Ocracoke Island war cemetery

A Foreign Field (Albeit Ever So Tiny) That is Now Forever England.

There is a Island just off the coast of North Carolina called Ocracoke Island. In a small corner lies a fenced off area with the union Flag flying above it because it is an official British War grave for four men only

It is in fact the last resting place of four sailor crew members of a converted trawler called H.M.S. Bedfordshire. In 1942 on May 11th she was torpedoed by a German U Boat and sank with all hands. 38 in all, but only four bodies were washed ashore and recovered. Only two of these could be identified.

The islanders buried all four together in a small plot of land which was given to the British Government in 1952. The nicely fenced in plot is tended by members of the island’s 22 man Coast Guard Station which some years ago was paying up to $500 a year for it’s upkeep. The chief of the Coast Guards said they had been tending it and paying for it for a long time out of their own funds but then the Philadelphia branch of the British Legion had sent a couple of hundred dollars towards it.

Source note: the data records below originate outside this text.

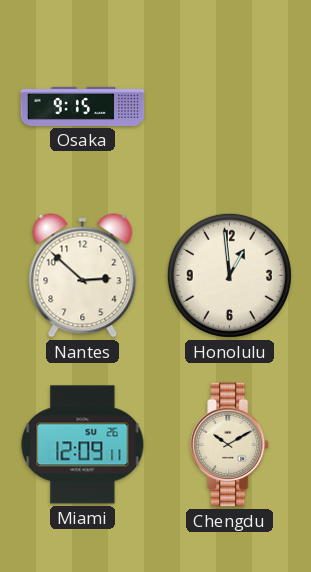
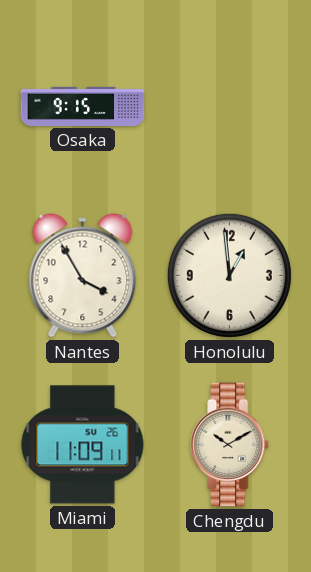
Nantes: 2:52 -> 3:55
Miami: 12:09 -> 11:09
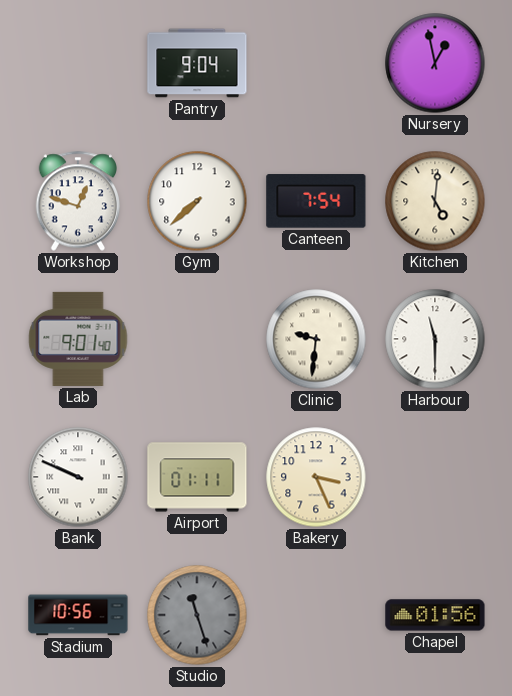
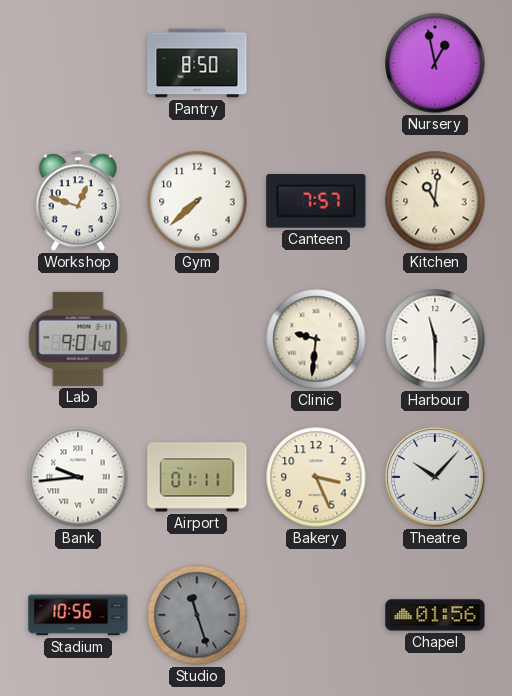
Pantry: 9:04 -> 8:50
Canteen: 7:54 -> 7:57
Kitchen: 5:01 -> 11:01
Bank: 9:49 -> 9:44
Theatre: none -> 10:07
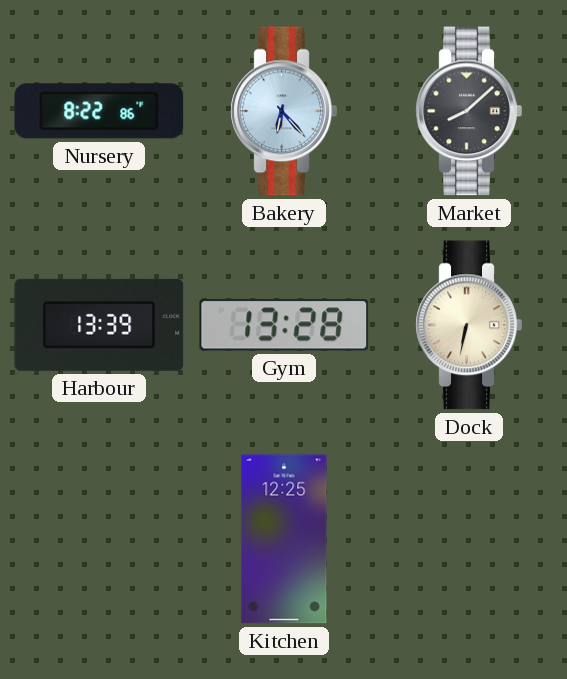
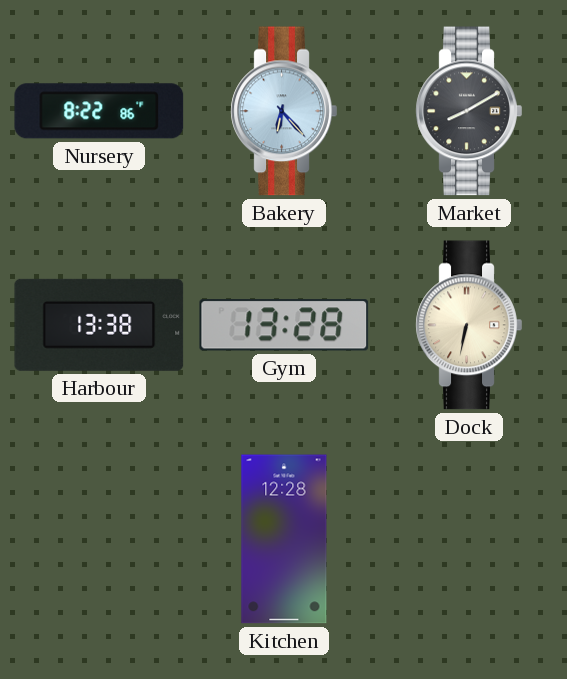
Market: 8:08 -> 8:10
Harbour: 13:39 -> 13:38
Kitchen: 12:25 -> 12:28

"We used to beg for new Union Flags from the Royal Navy because we hated to see a faded flag flying over the graves". The Lord Mayor of Plymouth of the day (who took the accompanying photograph), Mr Dennis Dicker visited and promised to send a new flag each year in time for the annual May 11th remembrance ceremony. This is attended each year by representatives of the Navy and British Embassy and we fire a 21 gun salute. Canadian navy representatives also attend because there were Canadians on board. We do not know the nationality of the two unidentified sailors who may have been Canadians, but we do know Canadians were lost just the same so all are honoured together."